## Quick ALMA-centric Arxiv filter

The goal is to find any paper on the astro-ph arxiv that uses ALMA data.

For now, we search for keywords:
* ALMA
* mm
* millimeter
* millimetre

Results are returned in a table format for a quick look, and also exported to an excel spreadsheet.
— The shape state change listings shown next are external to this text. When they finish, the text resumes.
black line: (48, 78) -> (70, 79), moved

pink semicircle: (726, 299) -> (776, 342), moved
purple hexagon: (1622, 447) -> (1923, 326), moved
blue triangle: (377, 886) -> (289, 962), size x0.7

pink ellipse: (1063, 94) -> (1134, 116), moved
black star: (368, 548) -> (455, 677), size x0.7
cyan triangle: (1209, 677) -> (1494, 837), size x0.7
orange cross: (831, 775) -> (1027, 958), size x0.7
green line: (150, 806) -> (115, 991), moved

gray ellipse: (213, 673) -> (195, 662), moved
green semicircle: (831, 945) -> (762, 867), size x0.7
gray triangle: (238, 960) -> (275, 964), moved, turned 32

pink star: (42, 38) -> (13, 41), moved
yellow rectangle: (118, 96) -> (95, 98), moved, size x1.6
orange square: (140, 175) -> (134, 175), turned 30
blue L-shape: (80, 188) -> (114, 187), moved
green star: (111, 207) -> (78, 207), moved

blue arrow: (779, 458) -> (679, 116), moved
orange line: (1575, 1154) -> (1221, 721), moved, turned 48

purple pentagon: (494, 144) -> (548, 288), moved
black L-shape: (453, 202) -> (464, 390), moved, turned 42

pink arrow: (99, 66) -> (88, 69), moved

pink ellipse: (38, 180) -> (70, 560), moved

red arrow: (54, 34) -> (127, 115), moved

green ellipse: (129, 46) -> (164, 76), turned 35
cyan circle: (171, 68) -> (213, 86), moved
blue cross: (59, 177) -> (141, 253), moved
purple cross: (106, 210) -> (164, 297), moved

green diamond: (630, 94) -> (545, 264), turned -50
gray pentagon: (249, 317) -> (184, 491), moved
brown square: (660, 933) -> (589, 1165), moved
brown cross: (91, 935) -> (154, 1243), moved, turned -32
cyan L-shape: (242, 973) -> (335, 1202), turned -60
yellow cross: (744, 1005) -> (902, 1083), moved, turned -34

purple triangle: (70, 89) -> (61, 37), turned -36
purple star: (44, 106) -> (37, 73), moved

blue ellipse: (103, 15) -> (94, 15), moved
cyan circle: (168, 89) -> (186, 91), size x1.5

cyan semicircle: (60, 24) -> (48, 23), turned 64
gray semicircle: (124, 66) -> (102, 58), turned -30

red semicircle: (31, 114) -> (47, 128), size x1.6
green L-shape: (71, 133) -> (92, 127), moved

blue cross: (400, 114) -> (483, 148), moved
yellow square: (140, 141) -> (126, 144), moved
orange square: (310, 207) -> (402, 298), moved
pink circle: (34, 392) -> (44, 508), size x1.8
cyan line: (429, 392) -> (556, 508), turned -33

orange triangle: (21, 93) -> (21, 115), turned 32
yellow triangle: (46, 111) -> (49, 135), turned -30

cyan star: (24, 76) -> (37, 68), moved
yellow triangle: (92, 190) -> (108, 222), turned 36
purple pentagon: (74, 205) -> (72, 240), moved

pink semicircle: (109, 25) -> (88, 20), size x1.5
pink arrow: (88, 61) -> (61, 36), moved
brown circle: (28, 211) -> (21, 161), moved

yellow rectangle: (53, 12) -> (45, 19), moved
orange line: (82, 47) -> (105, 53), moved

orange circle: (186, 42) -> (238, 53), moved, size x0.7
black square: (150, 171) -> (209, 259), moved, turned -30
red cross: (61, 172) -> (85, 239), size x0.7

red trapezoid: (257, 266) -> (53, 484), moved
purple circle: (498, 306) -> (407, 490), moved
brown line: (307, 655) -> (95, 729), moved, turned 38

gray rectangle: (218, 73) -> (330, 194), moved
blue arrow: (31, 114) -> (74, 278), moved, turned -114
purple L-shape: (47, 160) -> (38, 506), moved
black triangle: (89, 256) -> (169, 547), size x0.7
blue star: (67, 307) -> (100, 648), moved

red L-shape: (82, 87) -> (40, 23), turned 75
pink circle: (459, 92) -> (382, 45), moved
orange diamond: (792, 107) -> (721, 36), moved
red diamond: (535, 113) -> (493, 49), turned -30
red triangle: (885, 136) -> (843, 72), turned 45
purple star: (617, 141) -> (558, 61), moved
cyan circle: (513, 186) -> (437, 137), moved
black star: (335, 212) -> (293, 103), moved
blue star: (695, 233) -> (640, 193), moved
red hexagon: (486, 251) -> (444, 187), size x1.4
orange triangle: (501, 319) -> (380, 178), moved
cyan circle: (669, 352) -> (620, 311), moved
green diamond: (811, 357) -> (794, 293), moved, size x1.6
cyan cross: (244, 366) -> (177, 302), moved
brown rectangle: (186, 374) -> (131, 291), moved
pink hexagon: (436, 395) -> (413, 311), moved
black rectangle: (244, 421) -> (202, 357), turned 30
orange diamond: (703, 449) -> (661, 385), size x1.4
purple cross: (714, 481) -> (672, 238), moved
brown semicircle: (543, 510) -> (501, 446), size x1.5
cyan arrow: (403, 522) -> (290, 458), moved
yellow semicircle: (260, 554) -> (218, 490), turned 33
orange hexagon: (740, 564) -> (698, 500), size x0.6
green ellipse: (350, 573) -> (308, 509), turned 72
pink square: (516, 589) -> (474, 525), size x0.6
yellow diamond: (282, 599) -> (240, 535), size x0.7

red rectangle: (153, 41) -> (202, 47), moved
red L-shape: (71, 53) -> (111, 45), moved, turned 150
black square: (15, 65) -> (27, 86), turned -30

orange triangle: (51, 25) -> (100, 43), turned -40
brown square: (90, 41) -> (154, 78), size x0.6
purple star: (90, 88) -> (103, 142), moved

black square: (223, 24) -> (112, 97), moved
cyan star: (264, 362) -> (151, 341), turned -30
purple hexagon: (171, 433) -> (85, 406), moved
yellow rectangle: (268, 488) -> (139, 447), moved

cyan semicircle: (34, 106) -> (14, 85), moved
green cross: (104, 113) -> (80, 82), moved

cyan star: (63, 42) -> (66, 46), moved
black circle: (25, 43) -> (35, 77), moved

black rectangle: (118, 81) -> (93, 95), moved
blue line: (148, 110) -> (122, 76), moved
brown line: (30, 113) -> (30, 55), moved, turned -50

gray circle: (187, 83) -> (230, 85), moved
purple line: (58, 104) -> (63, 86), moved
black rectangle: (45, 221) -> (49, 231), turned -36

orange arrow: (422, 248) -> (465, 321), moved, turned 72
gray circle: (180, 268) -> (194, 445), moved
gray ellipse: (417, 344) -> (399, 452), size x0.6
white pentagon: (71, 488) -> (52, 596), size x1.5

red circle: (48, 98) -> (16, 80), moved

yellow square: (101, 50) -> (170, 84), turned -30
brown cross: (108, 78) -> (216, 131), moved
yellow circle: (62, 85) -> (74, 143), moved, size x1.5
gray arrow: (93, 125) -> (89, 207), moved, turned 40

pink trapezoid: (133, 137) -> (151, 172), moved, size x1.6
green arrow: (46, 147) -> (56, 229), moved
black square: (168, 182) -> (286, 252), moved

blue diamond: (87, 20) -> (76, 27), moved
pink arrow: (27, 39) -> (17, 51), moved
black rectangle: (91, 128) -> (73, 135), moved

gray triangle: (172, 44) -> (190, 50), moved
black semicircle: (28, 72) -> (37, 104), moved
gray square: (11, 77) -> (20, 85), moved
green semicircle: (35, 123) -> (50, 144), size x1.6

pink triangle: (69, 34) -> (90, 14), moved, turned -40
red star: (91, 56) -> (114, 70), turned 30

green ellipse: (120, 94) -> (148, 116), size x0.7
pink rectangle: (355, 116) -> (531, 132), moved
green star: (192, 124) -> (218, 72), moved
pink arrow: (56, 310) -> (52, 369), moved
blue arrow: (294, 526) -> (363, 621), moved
### Suggestions always welcome! 

In [1]:
%matplotlib inline

In [2]:
import urllib
try:
    # Python 2
    from urllib import quote_plus
    from urllib import urlencode
    from urllib import urlretrieve
except ImportError:
    # Python 3
    from urllib.parse import quote_plus
    from urllib.parse import urlencode
    from urllib.request import urlretrieve


In [4]:
import feedparser # (you may need to install this: conda install feedparser)
import pandas as pd
import numpy as np
import datetime
import time

In [None]:
#OLDER VERSION:
#url = 'http://export.arxiv.org/api/query?search_query=cat:%s+AND+%%28+all:%s+OR+all:%s+OR+all:%s+OR+all:%s+%%29&start=0&sortBy=submittedDate&sortOrder=descending'%(cat,keywords[0],keywords[1],keywords[2],keywords[3])
#data = urllib.urlopen(url).read()

In [21]:
## Choose the date range to search
enddate = '201901061159' #enter as yyyymmddhhmm, 
startdate = '201812011159' #if nothing, print since one month before enddate 
## should implement an option for "today", but later have problems with single digit dates
if enddate == 'today':
    now = datetime.datetime.now()
    enddate = str(now.year)+str(now.month)+str(now.day)+str(now.hour)+str(now.minute)
enddate_as_date = datetime.datetime(int(enddate[0:4]),int(enddate[4:6]),int(enddate[6:8]))
if startdate == '':
    startdate_as_date=enddate_as_date.replace(day=1)
    startdate = str(startdate_as_date.year)+str(startdate_as_date.month)+str(startdate_as_date.day)+str(startdate_as_date.hour)+str(startdate_as_date.minute)
#print('Search dates: %s:%s')%(startdate,enddate) #python2
print('Search dates: {}:{}'.format(startdate,enddate)) #python3


Search dates: 201812011159:201901061159


In [14]:
## based on code from https://github.com/lukasschwab/arxiv.py/blob/master/arxiv/arxiv.py
root_url = 'http://export.arxiv.org/api/'

def query(search_query="",
         date_from=None, 
         date_until=None,
         id_list=[], 
         prune=True, 
         start=0, 
         max_results=10, 
         sort_by="relevance", 
         sort_order="descending"):
    url_args = urlencode({"id_list": ','.join(id_list),
                          "start": start,
                          "max_results": max_results,
                          "sortBy": sort_by,
                          "sortOrder": sort_order},)
    results = feedparser.parse(root_url + 'query?search_query='+search_query + url_args)
    if results.get('status') != 200:
        # TODO: better error reporting
        raise Exception("HTTP Error " + str(results.get('status', 'no status')) + " in query")
    else:
        results = results['entries']

    return results

In [15]:
## Make a query
cat = 'astro-ph*'
## Here are keywords from title/abstract (full text?)
keywords = ['ALMA','millimeter','millimetre','mm']
## You could also query authors using au:authorname
sq = 'cat:%s+AND+%%28+all:%s+OR+all:%s+OR+all:%s+OR+all:%s+%%29+AND+submittedDate:[%s+TO+%s]&'\
    %(cat,keywords[0],keywords[1],keywords[2],keywords[3],startdate,enddate)
num_results = 200
results=query(search_query=sq,sort_by='submittedDate',sort_order='descending',max_results=num_results)

**IMPORTANT NOTE**

These are not curated.  They may have *nothing* to do with ALMA, but simply have a keyword 'mm'.  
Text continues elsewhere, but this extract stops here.